Collection entries -
Segment Open

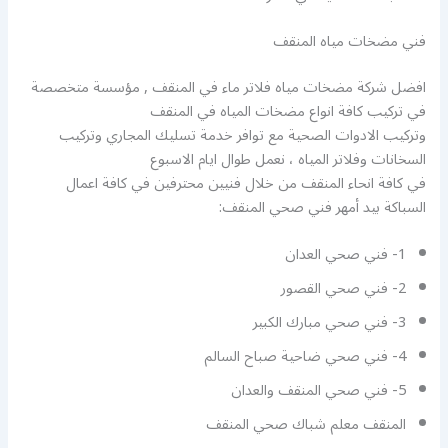
فني مضخات مياه المنقف
افضل شركة مضخات مياه فلاتر ماء في المنقف , مؤسسة متخصصة
في تركيب كافة انواع مضخات المياه في المنقف
وتركيب الادوات الصحية مع توافر خدمة تسليك المجاري وتركيب
السخانات وفلاتر المياه ، نعمل طوال ايام الاسبوع
في كافة انحاء المنقف من خلال فنيين محترفين في كافة اعمال
السباكة بيد أمهر فني صحي المنقف:
1- فني صحي العدان
2- فني صحي القصور
3- فني صحي مبارك الكبير
4- فني صحي ضاحية صباح السالم
5- فني صحي المنقف والعدان
المنقف معلم شباك صحي المنقف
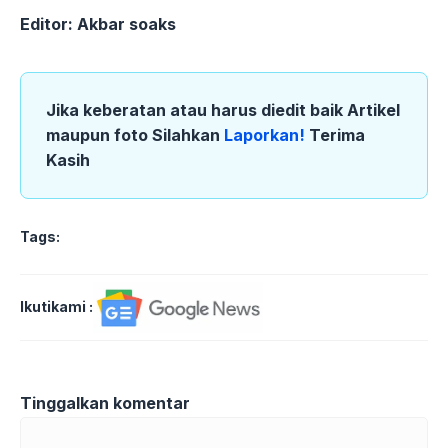
Editor: Akbar soaks
Jika keberatan atau harus diedit baik Artikel
maupun foto Silahkan
Laporkan!
Terima
Kasih
Tags:
Ikutikami :
Tinggalkan komentar
Komentar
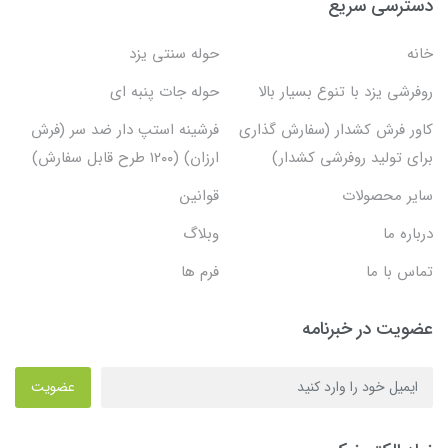
دسترسی سریع
خانه
حوله سنتی یزد
روفرشی یزد با تنوع بسیار بالا
حوله جات پنبه ای
کاور فرش کشدار (سفارش گذاری
فرشینه استپ دار ضد سر (فرش
برای تولید روفرشی کشدار)
ارزان) (۱۲۰۰ طرح قابل سفارش)
سایر محصولات
قوانین
درباره ما
وبلاگ
تماس با ما
فرم ها
عضویت در خبرنامه
عضویت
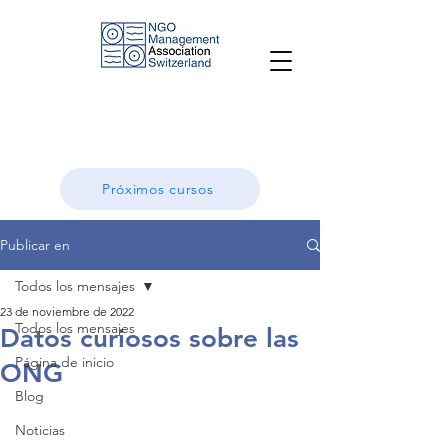
Próximos cursos
Publicar en
Todos los mensajes
23 de noviembre de 2022
Todos los mensajes
Datos curiosos sobre las
Página de inicio
ONG
Blog
Noticias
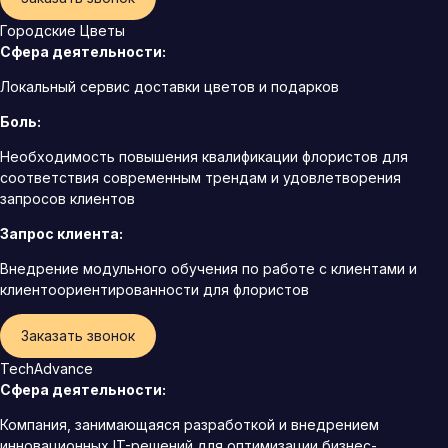
Городские Цветы
Сфера деятельности:
Локальный сервис доставки цветов и подарков
Боль:
Необходимость повышения квалификации флористов для
соответствия современным трендам и удовлетворения
запросов клиентов
Запрос клиента:
Внедрение модульного обучения по работе с клиентами и
клиентоориентированности для флористов
Заказать звонок
TechAdvance
Сфера деятельности:
Компания, занимающаяся разработкой и внедрением
инновационных IT-решений для оптимизации бизнес-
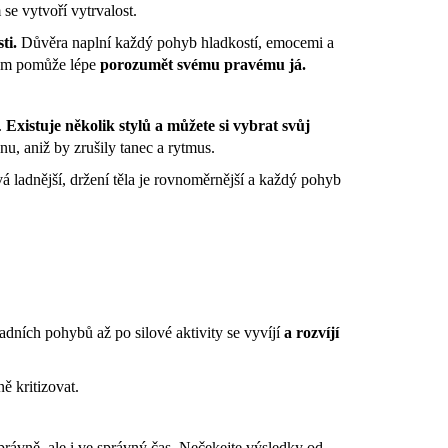
LE DANCE - KOSTÝM
se vytvoří vytrvalost.
ti.
Důvěra naplní každý pohyb hladkostí, emocemi a
ám pomůže lépe
porozumět svému pravému já.
.
Existuje několik stylů a můžete si vybrat svůj
u, aniž by zrušily tanec a rytmus.
á ladnější, držení těla je rovnoměrnější a každý pohyb
dních pohybů až po silové aktivity se vyvíjí
a rozvíjí
ě kritizovat.
právně, ale i ve správný čas. Nečekejte výsledky od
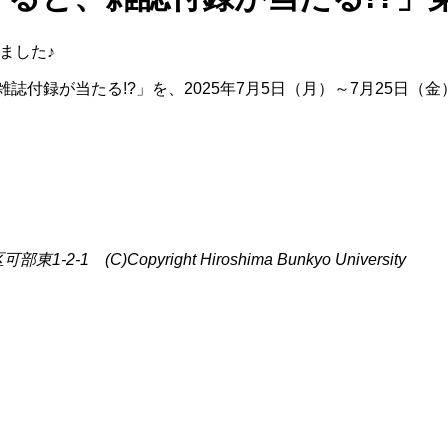
ました♪
誌付録が当たる!?」を、2025年7月5日（月）～7月25日（
C)Copyright Hiroshima Bunkyo University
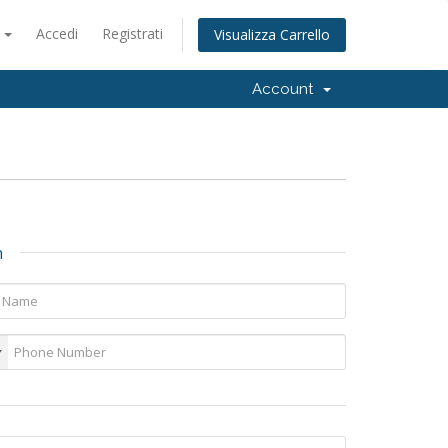
o
Accedi
Registrati
Visualizza Carrello
Account
n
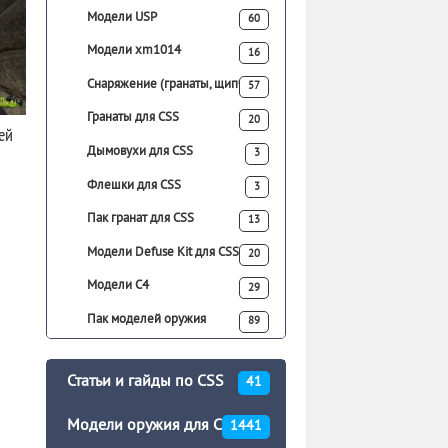
Модели USP
60
Модели xm1014
16
Снаряжение (гранаты, щипчики)
57
Гранаты для CSS
20
ей
Дымовухи для CSS
3
Флешки для CSS
3
Пак гранат для CSS
13
Модели Defuse Kit для CSS
20
Модели C4
29
Пак моделей оружия
89
Статьи и гайды по CSS
41
Модели оружия для CSS
1441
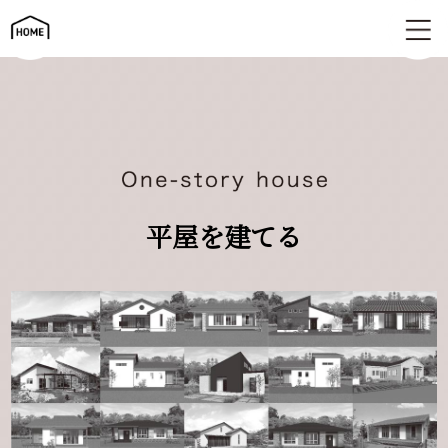
平屋を建てる | One-story house
平屋を建てる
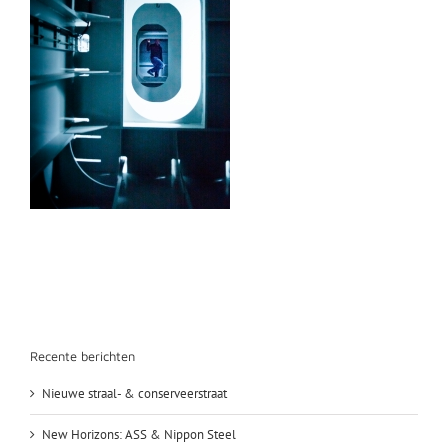
Recente berichten
Nieuwe straal- & conserveerstraat
New Horizons: ASS & Nippon Steel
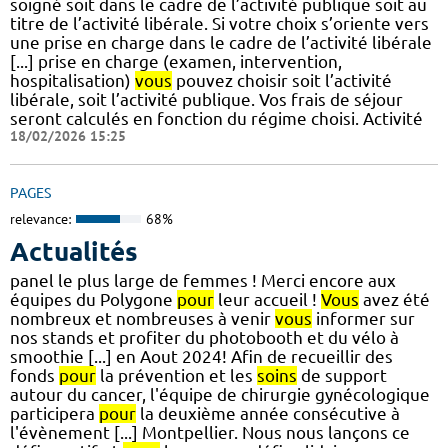
soigné soit dans le cadre de l’activité publique soit au
titre de l’activité libérale. Si votre choix s’oriente vers
une prise en charge dans le cadre de l’activité libérale
[...] prise en charge (examen, intervention,
hospitalisation)
vous
pouvez choisir soit l’activité
libérale, soit l’activité publique. Vos frais de séjour
seront calculés en fonction du régime choisi. Activité
18/02/2026 15:25
PAGES
relevance:
68%
Actualités
panel le plus large de femmes ! Merci encore aux
équipes du Polygone
pour
leur accueil !
Vous
avez été
nombreux et nombreuses à venir
vous
informer sur
nos stands et profiter du photobooth et du vélo à
smoothie [...] en Aout 2024! Afin de recueillir des
fonds
pour
la prévention et les
soins
de support
autour du cancer, l'équipe de chirurgie gynécologique
participera
pour
la deuxième année consécutive à
l'évènement [...] Montpellier. Nous nous lançons ce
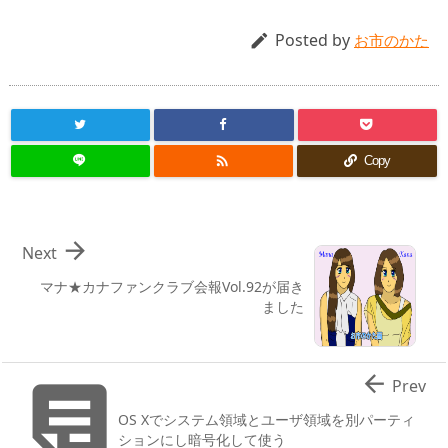
Posted by

お市のかた

Copy

Next
マナ★カナファンクラブ会報Vol.92が届き
ました


Prev
OS Xでシステム領域とユーザ領域を別パーティ
ションにし暗号化して使う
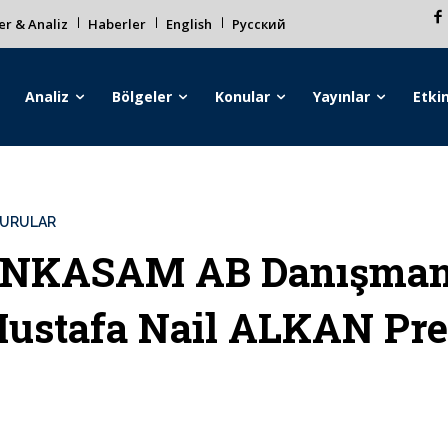
r & Analiz
Haberler
English
Русский
Analiz
Bölgeler
Konular
Yayınlar
Etkin
URULAR
NKASAM AB Danışmanı 
ustafa Nail ALKAN Pre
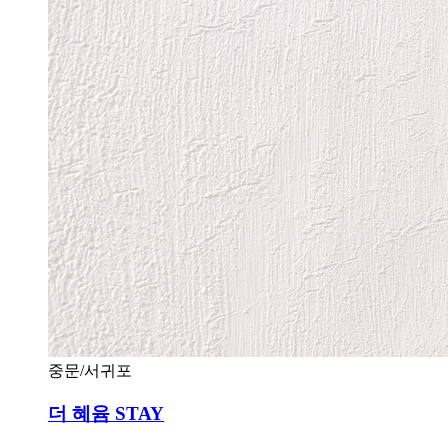
중문/서귀포
더 혜윰 STAY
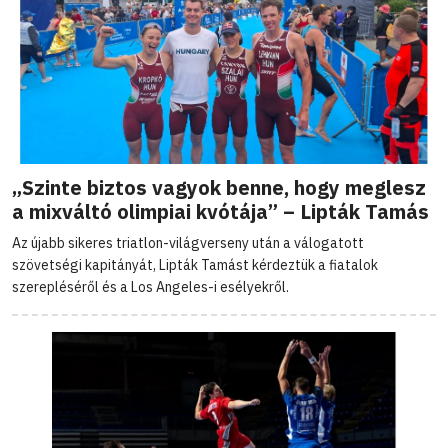
„Szinte biztos vagyok benne, hogy meglesz
a mixváltó olimpiai kvótája” – Lipták Tamás
Az újabb sikeres triatlon-világverseny után a válogatott
szövetségi kapitányát, Lipták Tamást kérdeztük a fiatalok
szerepléséről és a Los Angeles-i esélyekről.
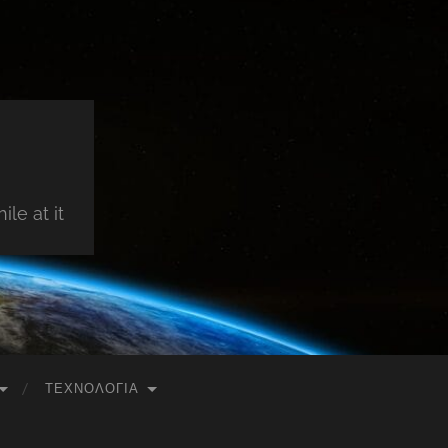
le at it
ΤΕΧΝΟΛΟΓΊΑ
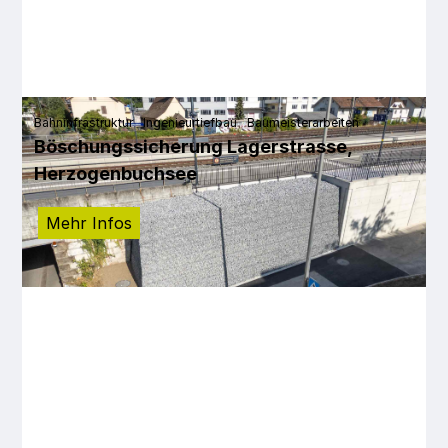
Bahninfrastruktur
Ingenieurtiefbau
Baumeisterarbeiten
Böschungssicherung Lagerstrasse,
Herzogenbuchsee
Mehr Infos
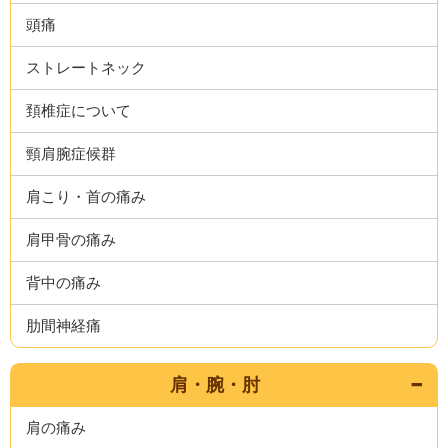
頭痛
ストレートネック
頚椎症について
頸肩腕症候群
肩こり・首の痛み
肩甲骨の痛み
背中の痛み
肋間神経痛
肩・腕・肘
肩の痛み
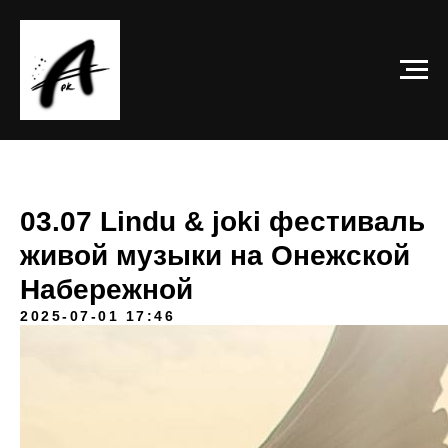
03.07 Lindu & joki фестиваль
живой музыки на Онежской
Набережной
2025-07-01 17:46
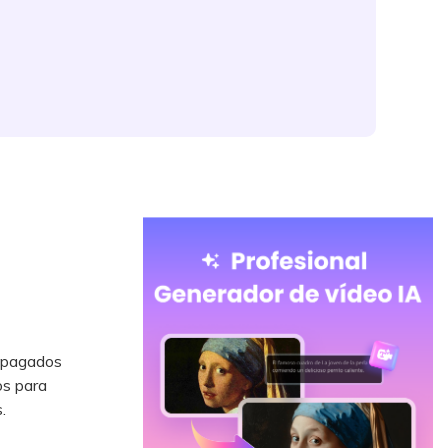
 apagados
os para
.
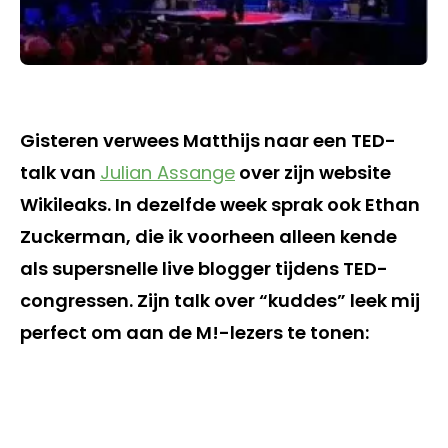
Gisteren verwees Matthijs naar een TED-
talk van
Julian Assange
over zijn website
Wikileaks. In dezelfde week sprak ook Ethan
Zuckerman, die ik voorheen alleen kende
als supersnelle live blogger tijdens TED-
congressen. Zijn talk over “kuddes” leek mij
perfect om aan de M!-lezers te tonen:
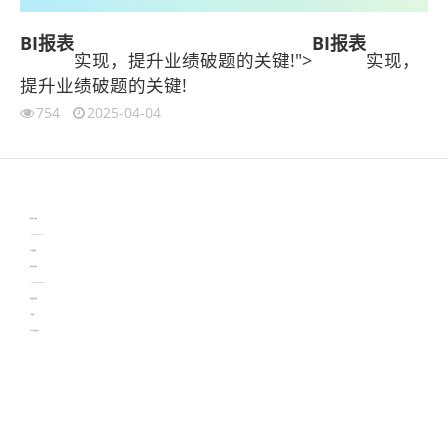
BI报表
BI报表
实现，提升业绩破题的关键!">
实现，
提升业绩破题的关键!
754
2025-04-04
伙伴云
3D视觉相机资讯
协作机器人资讯
learn english in singapore
生产管理资讯
物流供应链资讯
experiment record software
新加坡英语培训
工单管理
电子元器件资讯中心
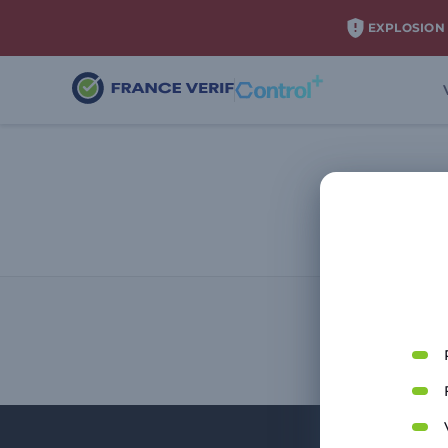
EXPLOSION 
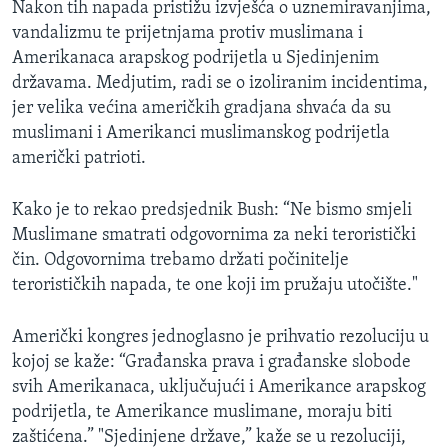
Nakon tih napada pristižu izvješća o uznemiravanjima,
MAGAZIN
vandalizmu te prijetnjama protiv muslimana i
O GLASU AMERIKE
Amerikanaca arapskog podrijetla u Sjedinjenim
državama. Medjutim, radi se o izoliranim incidentima,
Learning English
jer velika većina američkih gradjana shvaća da su
muslimani i Amerikanci muslimanskog podrijetla
američki patrioti.
PRATITE NAS
Kako je to rekao predsjednik Bush: “Ne bismo smjeli
Muslimane smatrati odgovornima za neki teroristički
Jezici
čin. Odgovornima trebamo držati počinitelje
terorističkih napada, te one koji im pružaju utočište."
Američki kongres jednoglasno je prihvatio rezoluciju u
kojoj se kaže: “Građanska prava i građanske slobode
svih Amerikanaca, uključujući i Amerikance arapskog
podrijetla, te Amerikance muslimane, moraju biti
zaštićena.” "Sjedinjene države,” kaže se u rezoluciji,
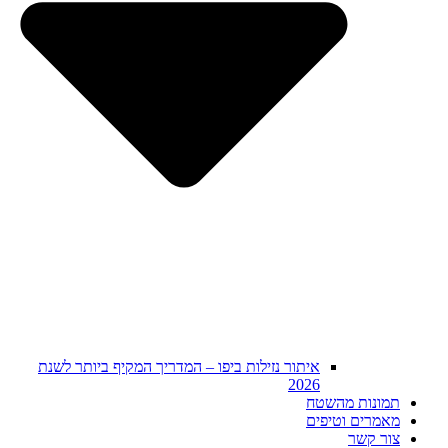
איתור נזילות ביפו – המדריך המקיף ביותר לשנת
2026
תמונות מהשטח
מאמרים וטיפים
צור קשר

Segment Closed

Task details - Please report every line in the entries above that holds the string "charge".

Written reply -
une prise en charge dans le cadre de l’activité libérale
[...] prise en charge (examen, intervention,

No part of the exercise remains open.